For my emissions situation and lack of skills/tools/jack stand, etc., it seems like pinching the wastegate hoses is far easier. If I floor the throttle and it shoots way up past 14 psi, like it used to do, I can always let off the gas a bit or simply upshift. It was not too hard to locate the front wastegate and hose going from that to the center of the engine, but the rear, I can't even see the wastegate or turbo from the top of the engine. I'm guessing on the hose. Can take pictures if needed. The dealership mechanic routed two different T's instead of the typical H joint. And that's OK, it boosts to around 12 psi for now on a 98' model, but I really miss it going up to 16 or a bit more. Stock fuel pump handled that just fine. I think I found the rear wastegate hose, it goes off the 1st (right-hand) T to the right, down towards the back-center of the engine bay, originally from the boost control solenoid before it hit the first T. That seems like the only possible hose that is correct.
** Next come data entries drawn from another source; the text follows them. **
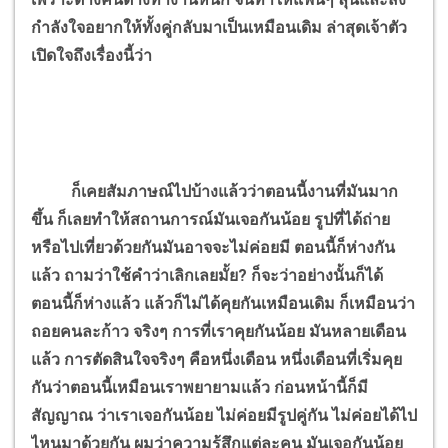
กำลังใจอยากให้ทั้งคู่กลับมาเป็นเหมือนเดิม ล่าสุดเจ้าตัว
เปิดใจถึงเรื่องนี้ว่า
ก็เคยสัมภาษณ์ไปบ้างแล้วว่าตอนนี้งานที่มันมาก
ขึ้น ก็เลยทำให้สถานการณ์มันเจอกันน้อย รูปที่ได้ถ่าย
หรือไปเที่ยวด้วยกันมันอาจจะไม่ค่อยมี ตอนนี้ก็ห่างกัน
แล้ว ถามว่าใช้คำว่าเลิกเลยมั้ย? ก็จะว่าอย่างนั้นก็ได้
ตอนนี้ก็ห่างแล้ว แล้วก็ไม่ได้คุยกันเหมือนเดิม ก็เหมือนว่า
ถอยคนละก้าว จริงๆ การที่เราคุยกันน้อย มันหลายเดือน
แล้ว การตัดสินใจจริงๆ คือหนึ่งเดือน หนึ่งเดือนที่เริ่มคุย
กันว่าตอนนี้เหมือนเราพยายามแล้ว ก่อนหน้านี้ก็มี
สัญญาณ ว่าเราเจอกันน้อย ไม่ค่อยมีรูปคู่กัน ไม่ค่อยได้ไป
ไหนมาด้วยกัน ผมว่าความรู้สึกแต่ละคน มันเจอกันน้อย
Now the question is how to clamp such a small pair of hoses. Right now just as a test I'm trying paperclip binders and will see if that gets the boost up to 14 or not. Maybe I can live with 14, 16 is nicer of course! Remember that if you reply to this, I'm really, really limited in my options on how to increase boost, both by my state's emissions laws and by my lack of skills/tools. A lot of people have said in the past "Oh, just take this out, put this in, wrench that out, replace this", but they assume I have mechanic skills and I don't. They left out 90% of the details needed by someone who doesn't exactly do this every week! However, if someone had a really nice, detailed, step-by-step instruction protocol for a boost control install, I may try that. It would have to have every single step, every step, even the 'obvious' ones.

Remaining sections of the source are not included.